Features 141 texts relating to the culture of the American south "from the viewpoint of Southerners," during the latter half of the 19th and beginning decades of the 20th centuries, " a period of enormous change." Focusing on the voices of women, blacks, laborers, and Native Americans, the site offers a variety of documents--including ex-slave narratives, travel memoirs, personal accounts and diaries, and autobiographies, such as Narrative of the Life of Moses Grandy; Late a Slave in the United States of America (1843). Includes some materials published prior to 1860. Provides a 31-title bibliography, with some resources geared toward young readers, and links to 13 related sites.

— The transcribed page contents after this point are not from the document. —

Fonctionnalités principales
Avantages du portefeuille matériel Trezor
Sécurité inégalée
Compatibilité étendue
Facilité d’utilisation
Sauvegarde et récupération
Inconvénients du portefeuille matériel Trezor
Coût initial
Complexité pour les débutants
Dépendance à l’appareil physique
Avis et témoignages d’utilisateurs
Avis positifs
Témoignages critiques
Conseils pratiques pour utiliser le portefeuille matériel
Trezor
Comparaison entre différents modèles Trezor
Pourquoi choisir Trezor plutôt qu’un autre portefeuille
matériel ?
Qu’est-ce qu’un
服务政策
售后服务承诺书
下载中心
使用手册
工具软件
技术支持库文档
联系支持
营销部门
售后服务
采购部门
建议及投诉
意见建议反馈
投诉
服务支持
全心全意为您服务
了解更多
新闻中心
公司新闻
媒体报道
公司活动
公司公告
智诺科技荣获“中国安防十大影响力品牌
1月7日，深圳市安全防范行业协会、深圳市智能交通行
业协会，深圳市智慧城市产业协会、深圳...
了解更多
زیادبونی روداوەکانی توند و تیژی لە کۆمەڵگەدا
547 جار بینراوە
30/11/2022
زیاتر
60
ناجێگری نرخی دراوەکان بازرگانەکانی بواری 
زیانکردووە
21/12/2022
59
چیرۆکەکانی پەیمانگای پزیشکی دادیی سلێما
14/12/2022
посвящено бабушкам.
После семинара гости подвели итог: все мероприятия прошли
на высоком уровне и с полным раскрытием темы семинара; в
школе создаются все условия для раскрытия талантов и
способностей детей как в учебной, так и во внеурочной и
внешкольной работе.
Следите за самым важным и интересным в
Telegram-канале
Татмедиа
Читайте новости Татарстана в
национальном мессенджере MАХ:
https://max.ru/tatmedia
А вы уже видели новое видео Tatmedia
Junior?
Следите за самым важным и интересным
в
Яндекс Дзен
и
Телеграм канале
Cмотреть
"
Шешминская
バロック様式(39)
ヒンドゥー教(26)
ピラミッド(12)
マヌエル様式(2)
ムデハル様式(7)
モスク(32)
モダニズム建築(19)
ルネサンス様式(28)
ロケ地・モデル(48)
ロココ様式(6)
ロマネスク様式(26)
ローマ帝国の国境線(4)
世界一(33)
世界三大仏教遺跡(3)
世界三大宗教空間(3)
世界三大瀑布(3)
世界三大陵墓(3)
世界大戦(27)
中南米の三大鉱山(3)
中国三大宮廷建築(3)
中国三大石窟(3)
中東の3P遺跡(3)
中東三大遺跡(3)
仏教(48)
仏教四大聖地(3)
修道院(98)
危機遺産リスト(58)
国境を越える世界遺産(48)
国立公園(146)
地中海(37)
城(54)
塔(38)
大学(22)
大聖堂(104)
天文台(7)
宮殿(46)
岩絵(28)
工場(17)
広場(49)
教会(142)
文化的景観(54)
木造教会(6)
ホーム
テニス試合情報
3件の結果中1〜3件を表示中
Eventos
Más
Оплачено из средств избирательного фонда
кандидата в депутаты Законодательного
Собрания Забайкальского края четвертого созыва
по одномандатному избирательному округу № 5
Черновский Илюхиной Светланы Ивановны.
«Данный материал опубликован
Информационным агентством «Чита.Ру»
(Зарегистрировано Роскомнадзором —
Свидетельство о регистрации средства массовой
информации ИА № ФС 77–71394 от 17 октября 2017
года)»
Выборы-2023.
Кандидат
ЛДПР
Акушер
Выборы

Part of the University of North Carolina's digital library project, Documenting the American South, which is described further in its own History Matters entry.

Images of Battle: Selected Civil War Letters

Image
Annotation

This site reproduces 12 letters by soldiers at the battlefront of the Civil War between April 1861 and April 1865. The letters, written by both Union and Confederates, describe battle conditions at Fort Sumter (SC), Manassas (VA), Hilton Head (SC), Frederick (MD), Frederickburg (VA), and other important locations.

Taken from the Southern Historical Collection at the University of North Carolina at Chapel Hill, the letters are accompanied by illustrations and short captions.

Doris Ulmann Photograph Collection

Image
Annotation

This collection of more than 1,700 photographs by Doris Ulmann (1882-1934) documents the rural people of the South, in particular the people of Appalachia and the Georgia-Carolina Sea Islands. "Ulmann's photographs represent important primary source material for historical and ethnographic studies of Appalachian and Gullah culture as well the subject of folk arts and craft traditions." Of particularly interest in the collection are the images of Appalachian craftspeople performing their crafts, such as quilting, whittling, weaving, hooking rugs, spinning, and making baskets and ceramic ware.

The visitor can browse all the images in the collection or search the collection by keyword. An advanced search by numerous categories including subject, title, date, place, and name is also available. Each image is accompanied by full bibliographic information. This collection is a useful resource both for those teaching or researching Appalachian or Sea Islands folk culture and for those with a broader interest in the social and cultural history of the South in the early 20th century.